Pour détecter le compagnon de Bételgeuse, Howell et ses collègues ont utilisé l’instrument Alopeke (qui signifie « renard » en hawaïen), un imageur du Gemini North. Cet appareil, qui fait partie de l’Observatoire international Gemini — financé en partie par la NSF et exploité par le NOIRLab — utilise une technique appelée « imagerie speckle ». Elle consiste à multiplier les expositions très courtes pour corriger les distorsions induites par l’atmosphère terrestre. Combinée à la puissance du miroir de 8,1 mètres du Gemini North, cette méthode a permis d’obtenir une image d’une précision inédite du petit compagnon de Bételgeuse.
En analysant la lumière émise, l’équipe a déterminé que la magnitude — ou luminosité apparente — du compagnon dans le spectre visible est environ six fois plus faible que celle de Bételgeuse. Il s’agirait d’une étoile de type A ou B de la séquence principale, dotée d’une masse estimée à 1,5 fois celle du Soleil. Elle évolue sur une orbite extrêmement proche, à une distance équivalente à environ quatre fois celle qui sépare la Terre du Soleil — autrement dit, à l’intérieur même de l’atmosphère externe de Bételgeuse.

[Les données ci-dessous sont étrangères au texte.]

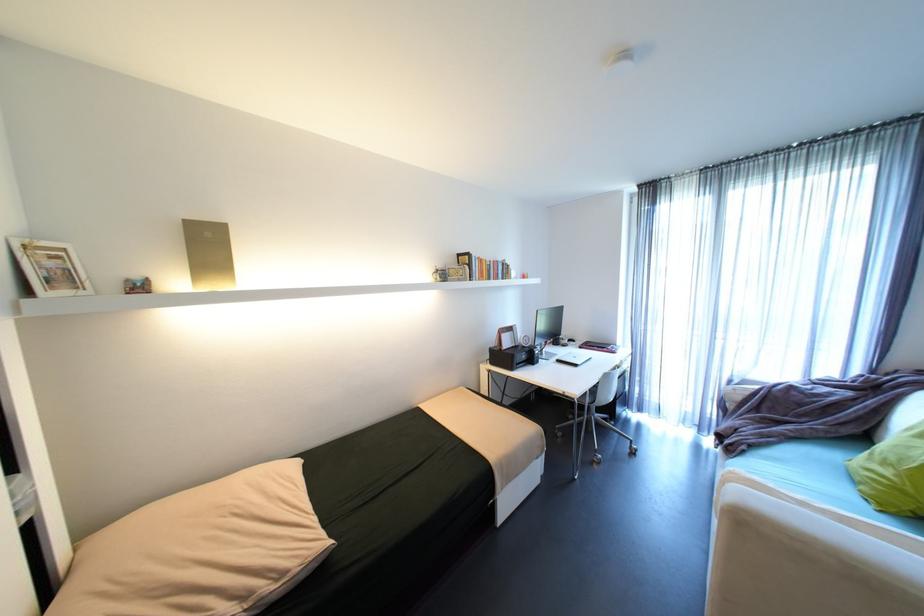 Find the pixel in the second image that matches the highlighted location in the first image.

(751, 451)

Traitement d’images AURA : M. Zamani (NSF NOIRLab)
Deux astres à contretemps
Selon les résultats publiés dans Astrophysical Journal Letters, l’astre est jeune, chaud et de couleur bleu-blanc, qui n’a pas encore amorcé sa combustion d’hydrogène. Le système de Bételgeuse apparaîtrait ainsi comme une association de deux étoiles situées chacune à une extrémité opposée de leur évolution : l’une sur le point d’expulser ses dernières couches gazeuses, l’autre entamant à peine son cycle stellaire.
Cependant, malgré sa jeunesse et sa masse, le destin de ce compagnon semble scellé. Les chercheurs estiment qu’il pourrait être irrémédiablement attiré par la gravité de Bételgeuse et finir absorbé, d’ici environ 10 000 ans, dans un processus qualifié de « cannibalisation stellaire ».
Vers une nouvelle compréhension des supergéantes
Outre cette découverte majeure, les nouvelles données pourraient également fournir des clefs pour mieux comprendre les variations de luminosité d’autres supergéantes rouges. « Cette détection se situait aux limites extrêmes de ce que Gemini permet d’obtenir en matière d’imagerie à haute résolution angulaire, et cela a fonctionné. Cela ouvre désormais la voie à d’autres campagnes d’observation similaires », souligne Howell.
Son équipe prévoit d’approfondir l’étude de la dynamique complexe entre Bételgeuse et son compagnon. La prochaine fenêtre d’observation privilégiée se présentera en novembre 2027, lorsque le compagnon atteindra l’apoastre de son orbite — son point le plus éloigné de l’étoile — et pourra ainsi être observé avec davantage de clarté.